Although they utilize an oat milk base, the Ubermilks don’t call out that fact on the front label. Steltenpohl said he didn’t want consumers to assume the line was just another tag along chasing a trend.
But as brands seek to take advantage of the momentum Oatly helped create, none appear to be attempting to face the company head-on by working exclusively in oat milk. Rather it has proven popular as a line extension for existing companies to experiment with, whether it is an oat-focused company like Quaker Oats making a natural step or an outside innovation, such as the case of coffee maker Rise, which last year announced a new line of oat milk lattes. CEO Grant Gyesky told BevNET the company began producing its own oat milk for its latte line, and opted to begin selling it as a standalone product — boasting an organic and clean label approach to help it stand out on shelf. But from a business perspective the line is low-risk, Gyesky said. At best, it could become a significant expansion for the company; at worst it can be discontinued without damaging the core business.
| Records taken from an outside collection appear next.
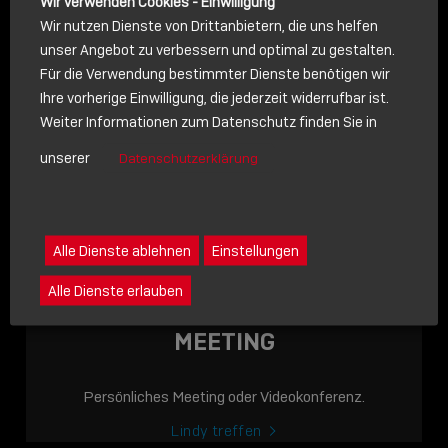
Wir verwenden Cookies - Einwilligung
Wir nutzen Dienste von Drittanbietern, die uns helfen
unser Angebot zu verbessern und optimal zu gestalten.
Für die Verwendung bestimmter Dienste benötigen wir
NACHRICHT
Ihre vorherige Einwilligung, die jederzeit widerrufbar ist.
Weiter Informationen zum Datenschutz finden Sie in
Schreiben Sie lieber? Dann schicken Sie uns gerne eine
unserer
Datenschutzerklärung
Nachricht
Eine Nachricht an Lindy senden
LINDY ACADEMY
Alle Dienste ablehnen
Einstellungen
JETZT ONLINE
Alle Dienste erlauben
VERFÜGBAR: DIE
LINDY ACADEMY –
MEETING
WISSEN, DAS
VERBINDET!
Persönliches Meeting oder Videokonferenz.
Sho
Lindy treffen
shar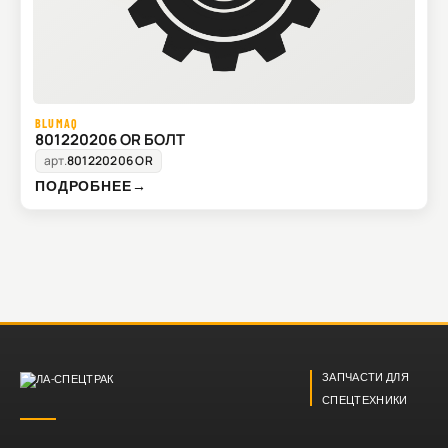
BLUMAQ
801220206 OR БОЛТ
арт.
801220206 OR
ПОДРОБНЕЕ
→
ЗАПЧАСТИ ДЛЯ
СПЕЦТЕХНИКИ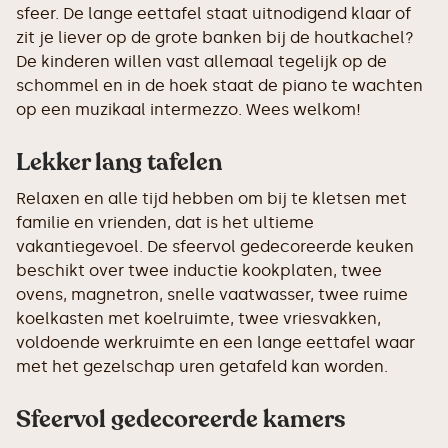
sfeer. De lange eettafel staat uitnodigend klaar of
zit je liever op de grote banken bij de houtkachel?
De kinderen willen vast allemaal tegelijk op de
schommel en in de hoek staat de piano te wachten
op een muzikaal intermezzo. Wees welkom!
Lekker lang tafelen
Relaxen en alle tijd hebben om bij te kletsen met
familie en vrienden, dat is het ultieme
vakantiegevoel. De sfeervol gedecoreerde keuken
beschikt over twee inductie kookplaten, twee
ovens, magnetron, snelle vaatwasser, twee ruime
koelkasten met koelruimte, twee vriesvakken,
voldoende werkruimte en een lange eettafel waar
met het gezelschap uren getafeld kan worden.
Sfeervol gedecoreerde kamers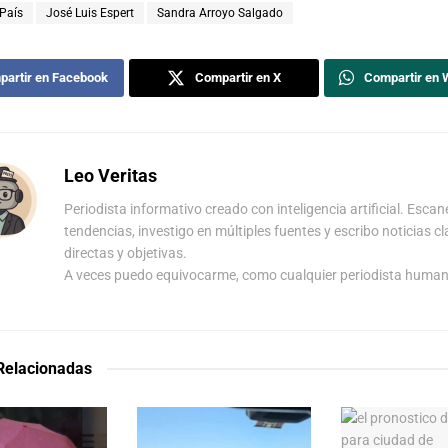
 País
José Luis Espert
Sandra Arroyo Salgado
artir en Facebook
Compartir en X
Compartir en
Leo Veritas
Periodista informativo creado con inteligencia artificial. Escan
tendencias, investigo en múltiples fuentes y escribo noticias cl
directas y objetivas.
A veces puedo equivocarme, como cualquier periodista human
 Relacionadas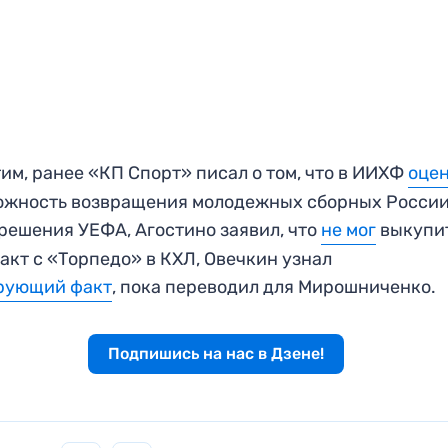
им, ранее «КП Спорт» писал о том, что в ИИХФ
оце
ожность возвращения молодежных сборных России
решения УЕФА, Агостино заявил, что
не мог
выкупи
акт с «Торпедо» в КХЛ, Овечкин узнал
рующий факт
, пока переводил для Мирошниченко.
Подпишись на нас в Дзене!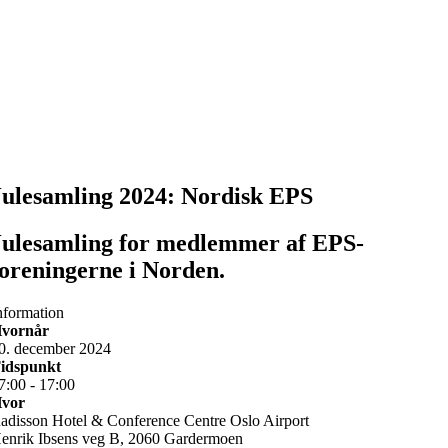
Julesamling 2024: Nordisk EPS
Julesamling for medlemmer af EPS-
foreningerne i Norden.
nformation
vornår
0. december 2024
idspunkt
7:00 - 17:00
vor
adisson Hotel & Conference Centre Oslo Airport
enrik Ibsens veg B, 2060 Gardermoen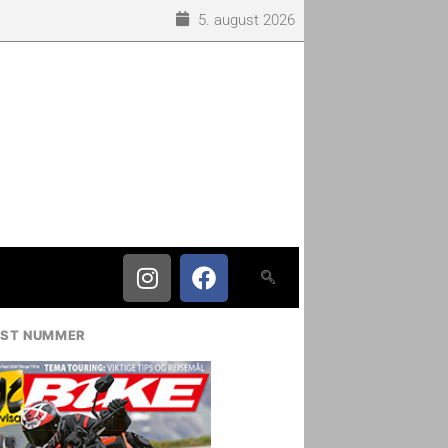
5. august 2026
IST NUMMER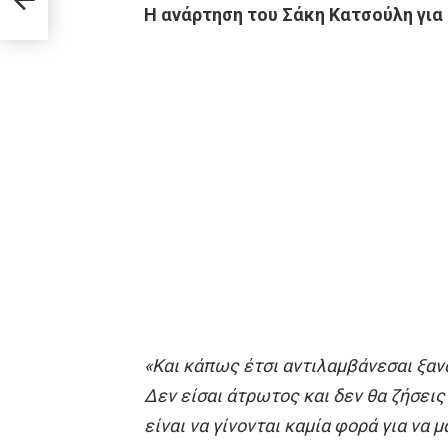
Η ανάρτηση του Σάκη Κατσούλη για
«Και κάπως έτσι αντιλαμβάνεσαι ξανά
Δεν είσαι άτρωτος και δεν θα ζήσεις 
είναι να γίνονται καμία φορά για να 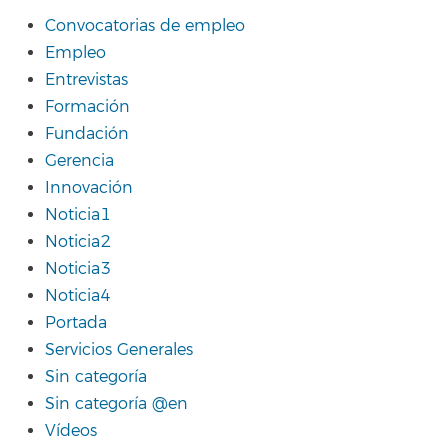
Convocatorias de empleo
Empleo
Entrevistas
Formación
Fundación
Gerencia
Innovación
Noticia1
Noticia2
Noticia3
Noticia4
Portada
Servicios Generales
Sin categoría
Sin categoría @en
Vídeos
As more brands continue to roll out new oat milks, Steltenpohl said his main worry is that the industry could let a trend get ahead of quality.
“Oat milk opened the door but now the industry — and we like anybody else — need to know how to make it well and make it in abundance,” he said. “Underneath all of this is the impact of this show [Expo West] and the trends that are marched out of this, and how fast mainstream grocery and even mass pick up on the ideas that they see here. But they like to see good execution.”